By Heidi Sutton
I don’t know about other gardeners out there, but my raised beds are already overflowing with red cherry tomatoes and orange and yellow grape tomatoes (Thank you bees!!) and big, bushy basil plants. When harvesting this summer bounty I always think of how to incorporate these two ingredients into a delicious pasta dish. Garden fresh tomatoes and herbs tossed with mozzarella and garlic over pasta delivers a burst of flavor everyone will love. Here are some recipes to try including my all-time favorite, Rotelle alla Caprese.
Herbed Olive Chicken Pasta

YIELD: Serves 4
INGREDIENTS:
8 ounces rotini or rotelle pasta
1 cup cooked chicken breast meat, cut into bite-size pieces
1 cup grape tomatoes, quartered
24 pitted olives, coarsely chopped
1/4 cup extra virgin olive oil
4 medium garlic cloves, minced
1/4 cup chopped, fresh basil leaves
Salt and pepper to taste
2 ounces feta cheese, crumbled (1/2 cup)
DIRECTIONS:
Bring a large pot of salted water to a boil. Add the pasta to the boiling water and cook as the label directs for al dente. Remove pot from heat. Place chicken in a colander; pour pasta over chicken and shake off excess liquid. Return pasta and chicken to pot. Stir in remaining ingredients, except feta.

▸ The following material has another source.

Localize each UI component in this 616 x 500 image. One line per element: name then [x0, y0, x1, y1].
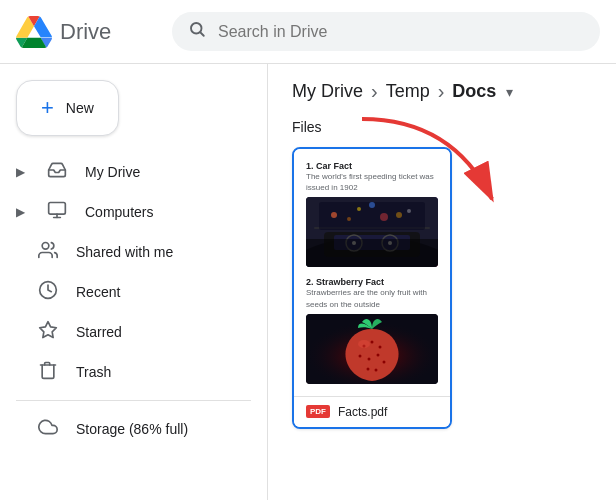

Divide into bowls and top with feta before serving.
Cellentani Caprese Pasta Salad

YIELD: Serves 7
INGREDIENTS:
1 16 oz. box cellentani (double elbow) pasta
4 tablespoons extra-virgin olive oil, divided
2 pints grape tomatoes, mixed color, halved
4 tablespoons lemon juice
8 basil leaves, julienned
2 cups small mozzarella cheese balls, halved
salt and pepper to taste
DIRECTIONS:
Bring large pot of water to boil. Cook pasta according to package directions and drain. Drizzle pasta with 1 tablespoon olive oil and place on sheet tray to cool. Set aside. In large bowl, combine tomatoes, lemon juice, basil, remaining olive oil, cheese, salt and pepper. Add pasta and stir.
Rotelle alla Caprese

YIELD: Serves 4 to 6
INGREDIENTS:
2 1/2 cups cherry or grape tomatoes
8 ounces mozzarella cheese (not fresh)
1 cup sliced fresh basil
6 tablespoons olive oil
3 tablespoons red wine vinegar
2 tablespoons minced garlic
Salt and pepper to taste
12 ounces rotelle pasta
DIRECTIONS:
Cut tomatoes in half and cheese into 1/2 inch cubes and place in large bowl. Mix in chopped basil, oil, vinegar and garlic. Season with salt and pepper and let sit at room temperature for 30 minutes. Bring large pot of water to boil. Cook pasta, drain and return to the same pot.
Immediately add tomato mixture and toss until cheese begins to melt. Transfer pasta to bowls and serve with garlic bread or breadsticks.